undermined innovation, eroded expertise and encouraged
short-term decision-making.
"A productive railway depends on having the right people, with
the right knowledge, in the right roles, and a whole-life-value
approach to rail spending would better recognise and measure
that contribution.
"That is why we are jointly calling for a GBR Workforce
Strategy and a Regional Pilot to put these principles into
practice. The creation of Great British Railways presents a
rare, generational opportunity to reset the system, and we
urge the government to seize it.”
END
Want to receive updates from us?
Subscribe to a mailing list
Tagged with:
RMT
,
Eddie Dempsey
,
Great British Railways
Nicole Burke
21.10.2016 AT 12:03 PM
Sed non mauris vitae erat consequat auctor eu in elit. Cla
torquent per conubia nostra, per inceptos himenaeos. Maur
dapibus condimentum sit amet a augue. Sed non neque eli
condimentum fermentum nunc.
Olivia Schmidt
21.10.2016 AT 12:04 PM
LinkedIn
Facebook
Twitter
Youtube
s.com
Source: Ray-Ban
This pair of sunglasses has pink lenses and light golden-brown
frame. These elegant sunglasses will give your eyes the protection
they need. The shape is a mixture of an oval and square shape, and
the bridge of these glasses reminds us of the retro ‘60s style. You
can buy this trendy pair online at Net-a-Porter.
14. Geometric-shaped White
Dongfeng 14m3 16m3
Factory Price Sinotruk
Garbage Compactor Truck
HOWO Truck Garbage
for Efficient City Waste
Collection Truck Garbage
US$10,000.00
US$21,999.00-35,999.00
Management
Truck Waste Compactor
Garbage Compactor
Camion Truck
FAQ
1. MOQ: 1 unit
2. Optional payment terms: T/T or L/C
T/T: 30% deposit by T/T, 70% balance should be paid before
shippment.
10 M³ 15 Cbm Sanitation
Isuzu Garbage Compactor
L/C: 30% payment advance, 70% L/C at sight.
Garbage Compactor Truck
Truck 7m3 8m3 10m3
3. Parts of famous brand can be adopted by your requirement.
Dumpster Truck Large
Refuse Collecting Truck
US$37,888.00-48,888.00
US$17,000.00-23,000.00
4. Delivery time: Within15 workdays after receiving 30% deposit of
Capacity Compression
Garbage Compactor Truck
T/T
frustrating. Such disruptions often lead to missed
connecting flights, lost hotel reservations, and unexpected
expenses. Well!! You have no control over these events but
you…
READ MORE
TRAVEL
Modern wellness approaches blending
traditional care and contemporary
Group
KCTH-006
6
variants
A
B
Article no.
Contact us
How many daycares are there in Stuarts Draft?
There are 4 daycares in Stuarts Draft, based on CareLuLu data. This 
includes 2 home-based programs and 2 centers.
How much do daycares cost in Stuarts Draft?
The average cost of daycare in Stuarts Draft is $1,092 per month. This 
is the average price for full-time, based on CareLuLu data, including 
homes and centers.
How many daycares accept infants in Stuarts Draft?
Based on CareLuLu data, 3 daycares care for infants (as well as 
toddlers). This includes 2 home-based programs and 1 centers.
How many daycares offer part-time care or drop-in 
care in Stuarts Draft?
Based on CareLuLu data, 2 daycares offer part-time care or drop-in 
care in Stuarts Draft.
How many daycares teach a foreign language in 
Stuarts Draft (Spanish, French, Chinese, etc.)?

▸ Task item: Find each line in the records above that contains "Truck", and copy it.

▸ Answer to this problem:
Garbage Compactor Truck
HOWO Truck Garbage
Collection Truck Garbage
Truck Waste Compactor
Camion Truck
Garbage Compactor Truck
Truck 7m3 8m3 10m3
Dumpster Truck Large
Refuse Collecting Truck
Garbage Compactor Truck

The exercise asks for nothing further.